Your goal:
Set down again exactly the lines of the listing below that fall between the line holding "יקיר !! ליווית" and the line holding "מעריכה את כל", inclusive.

*** Available data Section Begins ***

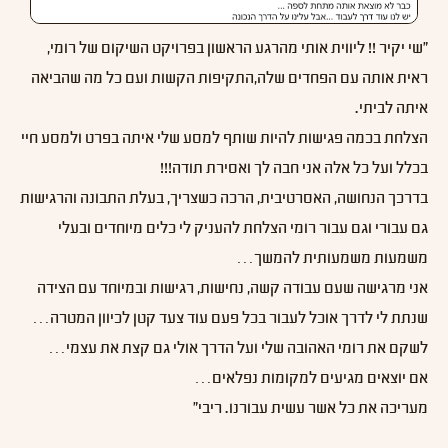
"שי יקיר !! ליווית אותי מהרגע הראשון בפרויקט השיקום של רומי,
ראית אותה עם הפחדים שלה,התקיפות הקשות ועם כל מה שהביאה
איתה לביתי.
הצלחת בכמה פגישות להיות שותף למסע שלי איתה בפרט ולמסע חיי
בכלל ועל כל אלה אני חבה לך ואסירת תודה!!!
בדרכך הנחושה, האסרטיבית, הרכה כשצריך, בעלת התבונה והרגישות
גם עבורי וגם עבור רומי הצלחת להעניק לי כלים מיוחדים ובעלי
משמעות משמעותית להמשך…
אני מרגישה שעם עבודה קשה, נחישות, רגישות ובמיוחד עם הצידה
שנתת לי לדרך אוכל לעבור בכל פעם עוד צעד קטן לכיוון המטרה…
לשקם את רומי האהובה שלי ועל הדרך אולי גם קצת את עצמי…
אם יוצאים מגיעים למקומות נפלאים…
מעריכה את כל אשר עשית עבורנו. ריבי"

*** Available data Section Ends ***
*** Available data Section Begins ***

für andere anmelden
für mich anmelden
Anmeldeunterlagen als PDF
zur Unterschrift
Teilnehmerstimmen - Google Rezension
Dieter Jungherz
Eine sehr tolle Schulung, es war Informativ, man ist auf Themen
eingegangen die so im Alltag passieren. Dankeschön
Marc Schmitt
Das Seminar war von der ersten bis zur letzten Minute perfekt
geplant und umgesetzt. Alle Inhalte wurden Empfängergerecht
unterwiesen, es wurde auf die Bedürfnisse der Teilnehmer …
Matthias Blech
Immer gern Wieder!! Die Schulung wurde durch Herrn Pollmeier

*** Available data Section Ends ***

Your solution:
"שי יקיר !! ליווית אותי מהרגע הראשון בפרויקט השיקום של רומי,
ראית אותה עם הפחדים שלה,התקיפות הקשות ועם כל מה שהביאה
איתה לביתי.
הצלחת בכמה פגישות להיות שותף למסע שלי איתה בפרט ולמסע חיי
בכלל ועל כל אלה אני חבה לך ואסירת תודה!!!
בדרכך הנחושה, האסרטיבית, הרכה כשצריך, בעלת התבונה והרגישות
גם עבורי וגם עבור רומי הצלחת להעניק לי כלים מיוחדים ובעלי
משמעות משמעותית להמשך…
אני מרגישה שעם עבודה קשה, נחישות, רגישות ובמיוחד עם הצידה
שנתת לי לדרך אוכל לעבור בכל פעם עוד צעד קטן לכיוון המטרה…
לשקם את רומי האהובה שלי ועל הדרך אולי גם קצת את עצמי…
אם יוצאים מגיעים למקומות נפלאים…
מעריכה את כל אשר עשית עבורנו. ריבי"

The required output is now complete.